--- Task brief ---
Count the lines below that contain the word "trung", and reply with that number alone.

--- Input material ---

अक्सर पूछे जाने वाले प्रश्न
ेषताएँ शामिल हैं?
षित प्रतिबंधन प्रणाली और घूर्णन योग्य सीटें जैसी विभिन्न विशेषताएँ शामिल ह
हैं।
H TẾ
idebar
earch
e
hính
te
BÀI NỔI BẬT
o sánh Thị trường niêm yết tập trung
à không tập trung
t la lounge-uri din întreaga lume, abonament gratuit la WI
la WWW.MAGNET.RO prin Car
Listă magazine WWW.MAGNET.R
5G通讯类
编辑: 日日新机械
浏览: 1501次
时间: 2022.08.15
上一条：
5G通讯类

--- Solved exercise ---
2